AI Aimed at Bridging Infrastructure Maintenance Gap
Crumbling infrastructure is getting a closer look with a new deep learning tool billed as providing live, 3D views of bridges and tunnels along with automatic alerts that would allow maintenance managers to identify and fix faults before they escalate into a failure.
The AI tool from Israeli startup Dynamic Infrastructure creates “medical records” for individual bridges, tunnels and elevated roadways based on existing images and periodic inspections. The sources of those images range from smartphones and drones to laser scanning.
The image collection akin to MRIs on humans serves as the basis for alerts about changes in the condition of roadway infrastructure that require maintenance. The idea is to use these diagnostic tools to stay ahead of problems before they lead to a failure.
The startup said its proprietary deep learning technology compares archived with the latest images to spot defects and other maintenance issues. The cloud-based system is designed so information can be accessed via browser and shared with engineers and maintenance crews.
Dynamic Infrastructure, which also has offices in New York, said this week it is working with infrastructure managers in the U.S. and Israel as well as Germany, Greece and Switzerland. Those stakeholders oversee about 30,000 bridges and tunnels.
The deep learning tool is among a growing list of platforms being pitched to transportation agencies coping with aging infrastructure. In the U.S. alone, nearly 50,000 bridges are considered structurally deficient or in need of urgent repair. Meanwhile, federal efforts to rebuild aging U.S. transportation infrastructure have largely stalled.
"The world faces an infrastructure crisis,” said Saar Dickman, co-founder and CEO of Dynamic Infrastructure. "Deficient bridges and tunnels represent a severe infrastructure challenge in the U.S. and worldwide and their poor condition leads to life losses and millions in unplanned expenditures.”
The startup is pitching its imagery analysis approach as a way for managers to quickly pinpoint defects so they can dispatch repair crews before the problem leads to a bridge closure or worse.
That scenario is increasingly common. In Washington, DC, for example, deferred maintenance on the iconic Arlington Memorial Bridge between the Lincoln Memorial and Arlington National Cemetery led to periodic lane closures and a band-aid approach to maintaining the 87-year-old Potomac River crossing.
Only after transportation engineers warned of an imminent failure did lawmakers from Virginia secure the funds to overhaul the aging drawbridge. The $227 million rehabilitation project is expected to be completed in 2021.

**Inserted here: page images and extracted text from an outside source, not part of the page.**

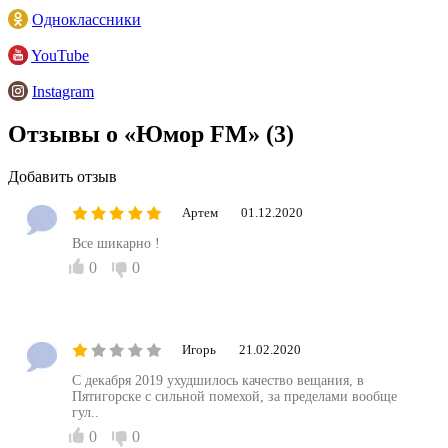
Одноклассники
YouTube
Instagram
Отзывы о «Юмор FM»
(3)
Добавить отзыв
Артем
01.12.2020
Все шикарно !
0
0
Игорь
21.02.2020
С декабря 2019 ухудшилось качество вещания, в
Пятигорске с сильной помехой, за пределами вообще
гул..
0
0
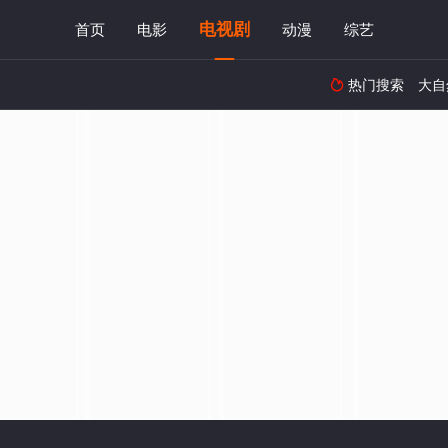
电视剧
首页
电影
动漫
综艺
热门搜索
大自

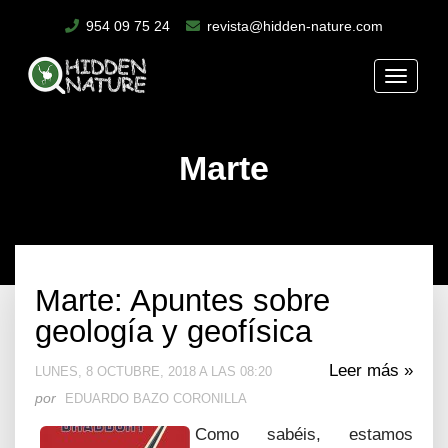
954 09 75 24
revista@hidden-nature.com
Toggle
naviga
Marte
Marte: Apuntes sobre
geología y geofísica
Leer más »
LUNES, 8 OCTUBRE, 2018 A LAS 08:20
por
EDUARDO BAZO CORONILLA
Como sabéis, estamos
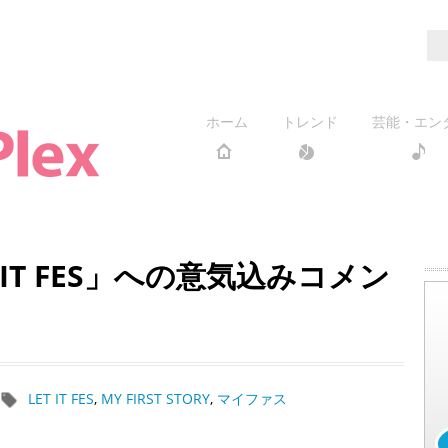
ホーム
トレンド
芸能・エン
IT FES」への意気込みコメン
LET IT FES
,
MY FIRST STORY
,
マイファス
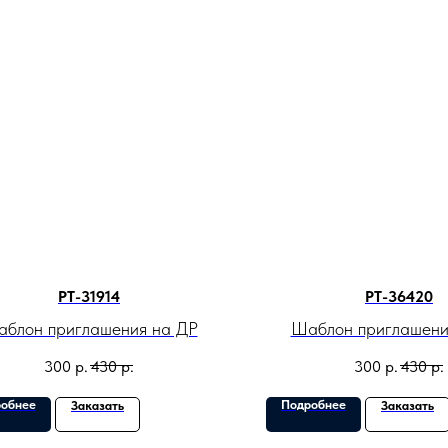
PT-31914
PT-36420
блон приглашения на ДР
Шаблон приглашени
300
р.
430
р.
300
р.
430
р.
обнее
Подробнее
Заказать
Заказать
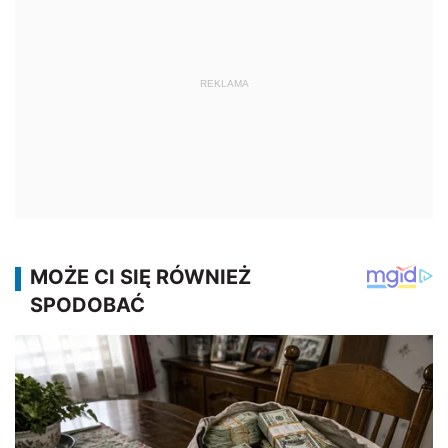
REKLAMA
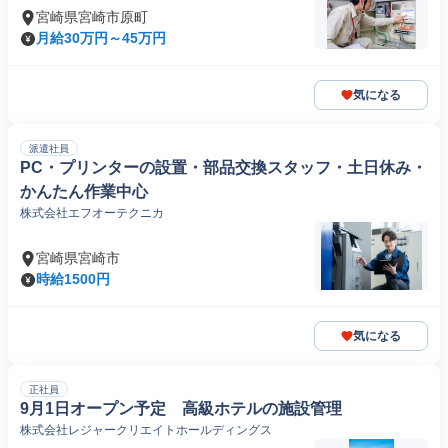
宮崎県宮崎市原町
月給30万円～45万円
気になる
派遣社員
PC・プリンターの設置・部品交換スタッフ・土日休み・
かんたん作業中心
株式会社エフオーテクニカ
宮崎県宮崎市
時給1500円
気になる
正社員
9月1日オープン予定 高級ホテルの施設管理
株式会社レジャークリエイトホールディングス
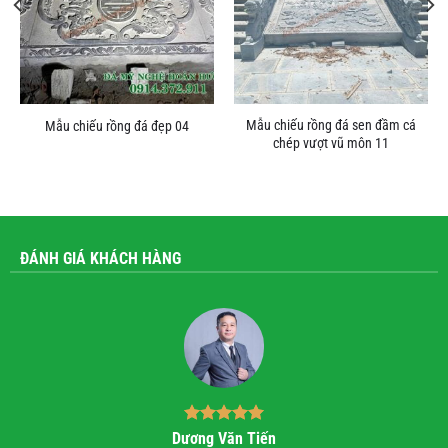
Mẫu chiếu rồng đá sen đầm cá
Mẫu chiếu rồng đá đẹp 04
chép vượt vũ môn 11
ĐÁNH GIÁ KHÁCH HÀNG
Bùi Quốc Trung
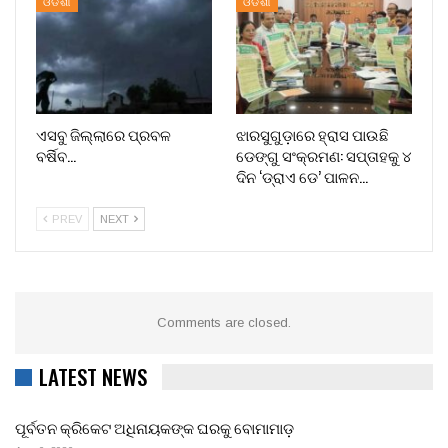
ଓଡିଶା
ଓଡିଶା
ଏସବୁ ଜିଲ୍ଲାରେ ପ୍ରବଳ
ଝାରସୁଗୁଡ଼ାରେ ହ୍ରାସ ପାଉଛି
ବର୍ଷିବ…
ଡେଙ୍ଗୁ ସଂକ୍ରମଣ: ସପ୍ତାହକୁ ୪
ଦିନ ‘ଡ୍ରାଏ ଡେ’ ପାଳନ…
PREV
NEXT
Comments are closed.
LATEST NEWS
ପୂର୍ବତନ କ୍ରିକେଟ ଅଧିନାୟକଙ୍କ ଘରକୁ ବୋମାମାଡ଼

Infrastructure woes also plague new transportation projects. The poster child for construction errors was the so-called “Big Dig” project in Boston. Similar problems have surfaced recently in the multibillion-dollar extension of the Washington Metrorail system. Construction issues include defective concrete panels at several stations and excessive curving of rail ties.
The need for new diagnostic tools to spot these and other infrastructure defects have been highlighted by several bridge failures in recent years, including the 2007 collapse of the I-35 Mississippi River bridge in Minneapolis.
Hence, startups such as Dynamic Infrastructure are pitching AI tools as a new decision-making tool that can spot and repair defects before a failures occur. “A single dollar of the right technology in the right place can save much more than one dollar of maintenance of a bridge,” asserted Dynamic Infrastructure CEO Dickman.